You've had lots of good advice already, so I'll just add some comments from my own experience. (Nature photography is my main area of interest too.)
My hiking kit varies. For one lens, it's either the DA 18-135 or 55-300 PLM, depending on what I expect to come across. My two-lens kit was generally 55-300 with either the DA 12-24 or DA 18-135. Nowadays I mostly take the DA 15 Limited, DA 20-40 Limited and DA 55-300 - high quality, compact and light weight. Sometimes it's just the 20-40 and 55-300 (both WR), but the 15 is so pocketable and such a joy to use that it's hard to leave behind even if I don't use it so often. But the trade-off here is more lens-changes. For simplicity, I would suggest the 55-300 PLM with either the 16-85 (if within budget) or the 18-135.
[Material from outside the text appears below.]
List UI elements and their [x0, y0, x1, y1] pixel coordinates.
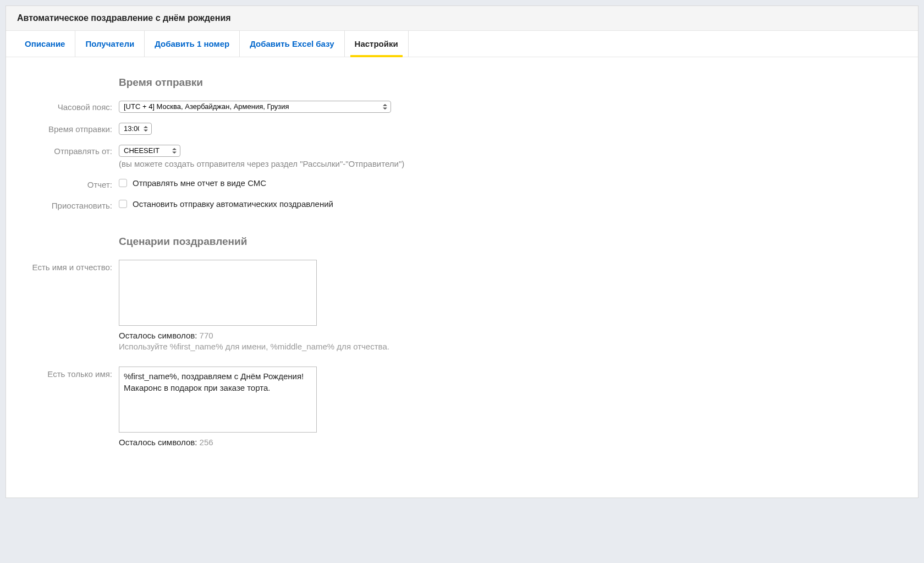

Like others here, I would often add a macro to the kit (FA 50 f2.8 or DFA 100 f2.8 WR) or take it in place of one of the others. They are crazy sharp, great not only for true macro but also flowers, leaves, fungi, butterflies if reasonably close, any detail of interest and f2.8 is handy for subject separation. I also find a macro lens to be a great base for stitching images together, like this.
(Stitched with Microsoft Image Composite Editor, which is free and easy to use -
Microsoft Image Composite Editor) A tripod is best for this, but if you are careful you can do it with handheld images.
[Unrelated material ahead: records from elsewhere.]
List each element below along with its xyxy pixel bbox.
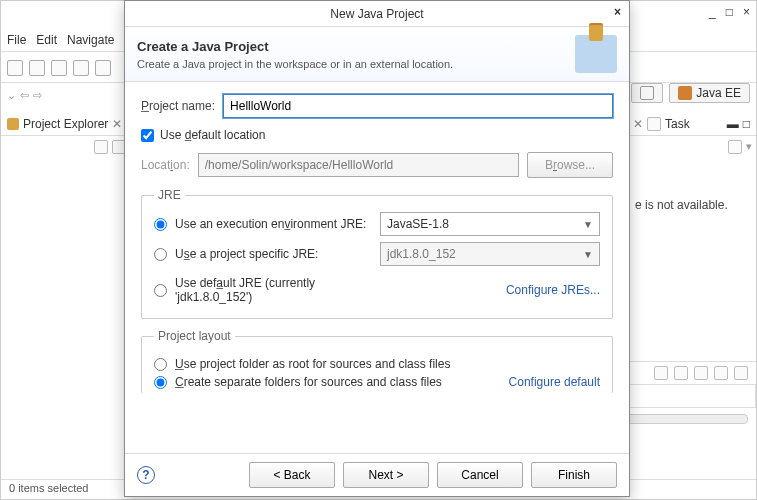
window-controls: _ □ × <box>709 5 750 19</box>
menu-navigate[interactable]: Navigate <box>67 33 114 47</box>
close-icon[interactable]: × <box>743 5 750 19</box>
layout-separate-label: Create separate folders for sources and … <box>175 375 442 389</box>
browse-button: Browse... <box>527 152 613 178</box>
jre-exec-env-radio[interactable] <box>154 218 167 231</box>
javaee-icon <box>678 86 692 100</box>
layout-single-radio[interactable] <box>154 358 167 371</box>
copy-icon[interactable] <box>73 60 89 76</box>
perspective-switcher: Java EE <box>631 83 750 103</box>
task-max-icon[interactable]: □ <box>743 117 750 131</box>
jre-project-specific-label: Use a project specific JRE: <box>175 247 318 261</box>
task-toolbar: ▾ <box>627 136 756 158</box>
dialog-title: New Java Project <box>330 7 423 21</box>
project-explorer-icon <box>7 118 19 130</box>
dialog-heading: Create a Java Project <box>137 39 453 54</box>
next-button[interactable]: Next > <box>343 462 429 488</box>
use-default-location-row: Use default location Use default locatio… <box>141 128 613 142</box>
chevron-down-icon: ▼ <box>583 219 593 230</box>
jre-group: JRE Use an execution environment JRE: Us… <box>141 188 613 319</box>
task-folder-icon[interactable] <box>728 140 742 154</box>
tab-close-icon[interactable]: ✕ <box>112 117 122 131</box>
jre-default-radio[interactable] <box>154 284 167 297</box>
project-name-label: PProject name:roject name: <box>141 99 215 113</box>
help-icon[interactable]: ? <box>137 466 155 484</box>
project-explorer-view: Project Explorer ✕ <box>1 113 131 477</box>
jre-project-specific-value: jdk1.8.0_152 <box>387 247 456 261</box>
project-layout-group: Project layout Use project folder as roo… <box>141 329 613 393</box>
configure-jres-link[interactable]: Configure JREs... <box>380 283 600 297</box>
new-icon[interactable] <box>7 60 23 76</box>
jre-project-specific-radio[interactable] <box>154 248 167 261</box>
javaee-perspective-button[interactable]: Java EE <box>669 83 750 103</box>
task-title: Task <box>665 117 690 131</box>
dialog-close-icon[interactable]: × <box>614 5 621 19</box>
open-perspective-button[interactable] <box>631 83 663 103</box>
bp-icon-1[interactable] <box>654 366 668 380</box>
menu-edit[interactable]: Edit <box>36 33 57 47</box>
maximize-icon[interactable]: □ <box>726 5 733 19</box>
status-text: 0 items selected <box>9 482 88 494</box>
jre-exec-env-label: Use an execution environment JRE: <box>175 217 366 231</box>
project-layout-legend: Project layout <box>154 329 235 343</box>
task-icon <box>647 117 661 131</box>
bp-icon-2[interactable] <box>674 366 688 380</box>
bp-min-icon[interactable] <box>714 366 728 380</box>
open-perspective-icon <box>640 86 654 100</box>
task-tab-close-icon[interactable]: ✕ <box>633 117 643 131</box>
java-project-wizard-icon <box>575 35 617 73</box>
location-input <box>198 153 519 177</box>
back-button[interactable]: < Back <box>249 462 335 488</box>
finish-button[interactable]: Finish <box>531 462 617 488</box>
menu-file[interactable]: File <box>7 33 26 47</box>
dialog-body: PProject name:roject name: Use default l… <box>125 82 629 453</box>
save-icon[interactable] <box>29 60 45 76</box>
collapse-icon[interactable]: ⌄ <box>7 89 16 102</box>
save-all-icon[interactable] <box>51 60 67 76</box>
jre-exec-env-combo[interactable]: JavaSE-1.8 ▼ <box>380 212 600 236</box>
dialog-banner: Create a Java Project Create a Java proj… <box>125 27 629 82</box>
layout-separate-radio[interactable] <box>154 376 167 389</box>
task-menu-icon[interactable]: ▾ <box>746 140 752 154</box>
back-icon[interactable]: ⇦ <box>20 89 29 102</box>
project-explorer-title: Project Explorer <box>23 117 108 131</box>
new-java-project-dialog: New Java Project × Create a Java Project… <box>124 0 630 497</box>
forward-icon[interactable]: ⇨ <box>33 89 42 102</box>
dialog-footer: ? < Back Next > Cancel Finish <box>125 453 629 496</box>
use-default-location-label: Use default location <box>160 128 265 142</box>
bp-icon-3[interactable] <box>694 366 708 380</box>
jre-project-specific-combo: jdk1.8.0_152 ▼ <box>380 242 600 266</box>
task-min-icon[interactable]: ▬ <box>727 117 739 131</box>
javaee-label: Java EE <box>696 86 741 100</box>
task-unavailable-message: e is not available. <box>627 158 756 252</box>
project-name-input[interactable] <box>223 94 613 118</box>
dialog-subheading: Create a Java project in the workspace o… <box>137 58 453 70</box>
project-explorer-toolbar <box>1 136 130 158</box>
location-label: Location: <box>141 158 190 172</box>
dialog-titlebar: New Java Project × <box>125 1 629 27</box>
configure-default-link[interactable]: Configure default <box>509 375 600 389</box>
task-tab[interactable]: ✕ Task ▬ □ <box>627 113 756 136</box>
location-row: Location: Location: Browse... Browse... <box>141 152 613 178</box>
jre-exec-env-value: JavaSE-1.8 <box>387 217 449 231</box>
minimize-icon[interactable]: _ <box>709 5 716 19</box>
project-name-row: PProject name:roject name: <box>141 94 613 118</box>
use-default-location-checkbox[interactable] <box>141 129 154 142</box>
layout-single-label: Use project folder as root for sources a… <box>175 357 450 371</box>
jre-default-label: Use default JRE (currently 'jdk1.8.0_152… <box>175 276 368 304</box>
cancel-button[interactable]: Cancel <box>437 462 523 488</box>
collapse-all-icon[interactable] <box>94 140 108 154</box>
paste-icon[interactable] <box>95 60 111 76</box>
project-explorer-tab[interactable]: Project Explorer ✕ <box>1 113 130 136</box>
jre-legend: JRE <box>154 188 185 202</box>
chevron-down-icon: ▼ <box>583 249 593 260</box>
bp-max-icon[interactable] <box>734 366 748 380</box>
Originally posted by Lucky Dog I'm really looking for a decent lens that can me the only lens I carry for most of my hikes. Generally speaking it will be for small birds / animals in the 30' - 300' range with some landscape tossed in.
If it's a big animal, the 55-300 PLM would be OK for 30-60 feet.
But for small to medium birds and animals, I'd echo the point Norm and others have made: beyond 30 feet, with a 300mm lens the subject is often going to be too small in the frame to give more than a record of what you saw.
Originally posted by Lucky Dog And I also have a Sigma 170-500 1:5-6.3 APO DG
I used to have one of these (non-DG version). Mine was fun but not very sharp at the long end. (And a beast to carry, even though it is lighter than other 500mm lenses.) However others seem to have got better results with it. See the reviews here:
Sigma 170-500mm F5-6.3 APO Lens Reviews - Sigma Lenses - Pentax Lens Review Database Sigma 170-500mm F5-6.3 APO DG Lens Reviews - Sigma Lenses - Pentax Lens Review Database
For wildlife at a distance, you do really need upwards of 400mm and your existing lens is as good a place to start as any. It will be a different experience on the K-70 than on the *ist - e.g. far better autofocus, better burst speed, far better low light/high ISO performance, to mention just a few things. There are very few 500mm autofocus options in Pentax and anything else is going to be heavier and more expensive, so give this a serious try.